Contrastive Language-Image Pretraining

Related tags

Deep LearningCLIP
Overview

CLIP

[Blog] [Paper] [Model Card] [Colab]

CLIP (Contrastive Language-Image Pre-Training) is a neural network trained on a variety of (image, text) pairs. It can be instructed in natural language to predict the most relevant text snippet, given an image, without directly optimizing for the task, similarly to the zero-shot capabilities of GPT-2 and 3. We found CLIP matches the performance of the original ResNet50 on ImageNet “zero-shot” without using any of the original 1.28M labeled examples, overcoming several major challenges in computer vision.

Approach

CLIP

Usage

First, install PyTorch 1.7.1 and torchvision, as well as small additional dependencies, and then install this repo as a Python package. On a CUDA GPU machine, the following will do the trick:

$ conda install --yes -c pytorch pytorch=1.7.1 torchvision cudatoolkit=11.0
$ pip install ftfy regex tqdm
$ pip install git+https://github.com/openai/CLIP.git

Replace cudatoolkit=11.0 above with the appropriate CUDA version on your machine or cpuonly when installing on a machine without a GPU.

import torch
import clip
from PIL import Image

device = "cuda" if torch.cuda.is_available() else "cpu"
model, preprocess = clip.load("ViT-B/32", device=device)

image = preprocess(Image.open("CLIP.png")).unsqueeze(0).to(device)
text = clip.tokenize(["a diagram", "a dog", "a cat"]).to(device)

with torch.no_grad():
    image_features = model.encode_image(image)
    text_features = model.encode_text(text)
    
    logits_per_image, logits_per_text = model(image, text)
    probs = logits_per_image.softmax(dim=-1).cpu().numpy()

print("Label probs:", probs)  # prints: [[0.9927937  0.00421068 0.00299572]]

API

The CLIP module clip provides the following methods:

clip.available_models()

Returns the names of the available CLIP models.

clip.load(name, device=..., jit=False)

Returns the model and the TorchVision transform needed by the model, specified by the model name returned by clip.available_models(). It will download the model as necessary. The name argument can also be a path to a local checkpoint.

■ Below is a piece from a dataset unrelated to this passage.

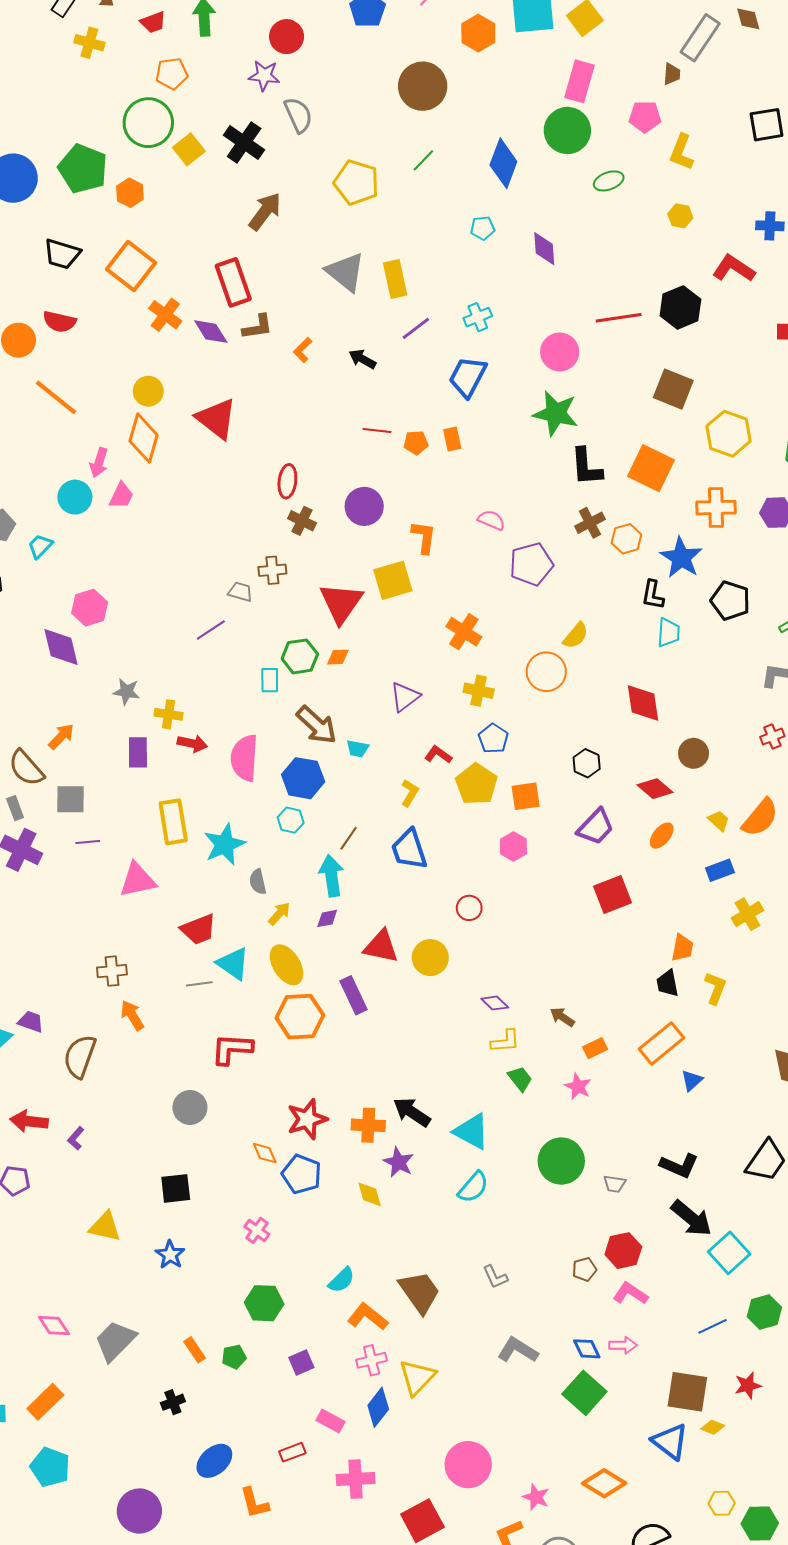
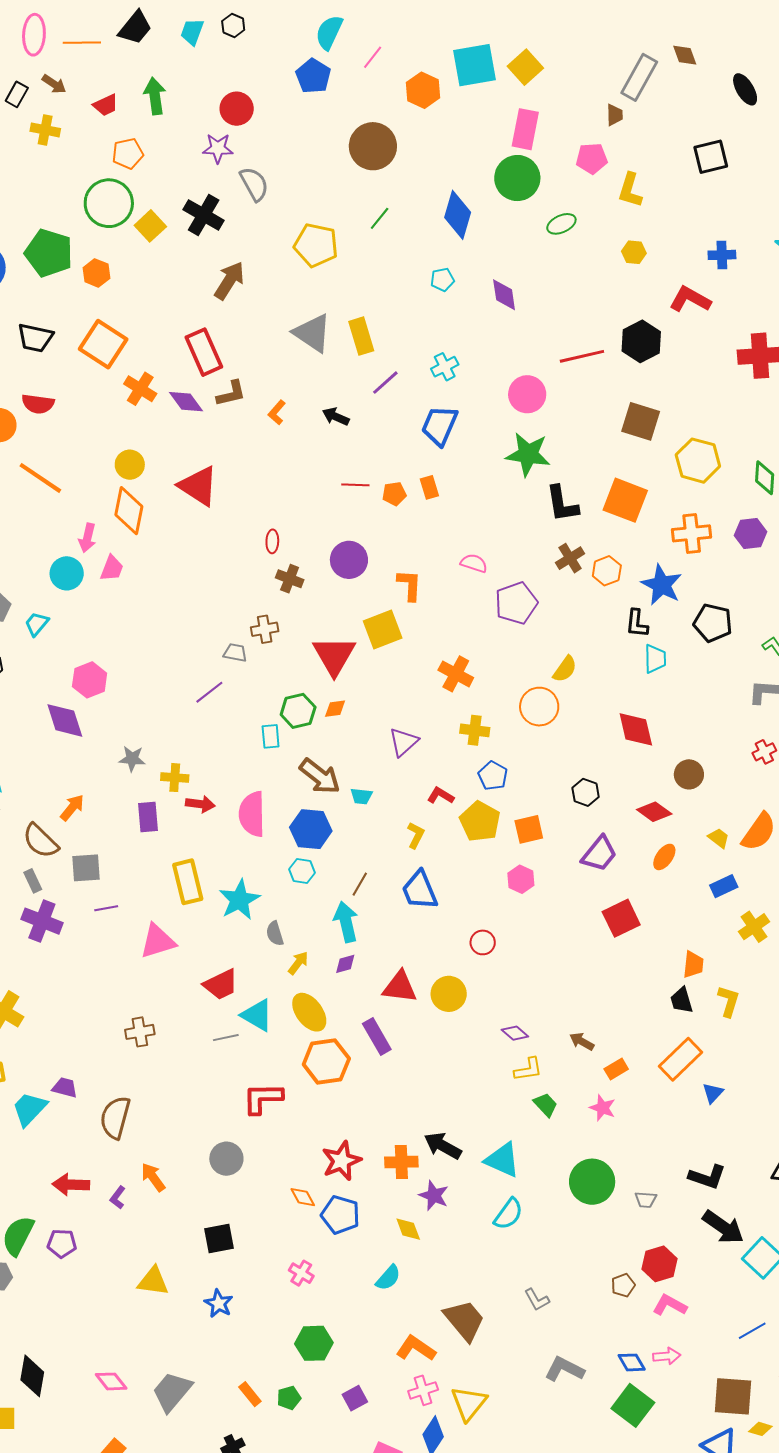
red ellipse: (287, 481) -> (272, 541), size x0.7
orange arrow: (132, 1015) -> (153, 1177), moved
cyan semicircle: (341, 1280) -> (388, 1278), moved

The device to run the model can be optionally specified, and the default is to use the first CUDA device if there is any, otherwise the CPU. When jit is False, a non-JIT version of the model will be loaded.

clip.tokenize(text: Union[str, List[str]], context_length=77)

Returns a LongTensor containing tokenized sequences of given text input(s). This can be used as the input to the model


The model returned by clip.load() supports the following methods:

model.encode_image(image: Tensor)

Given a batch of images, returns the image features encoded by the vision portion of the CLIP model.

model.encode_text(text: Tensor)

Given a batch of text tokens, returns the text features encoded by the language portion of the CLIP model.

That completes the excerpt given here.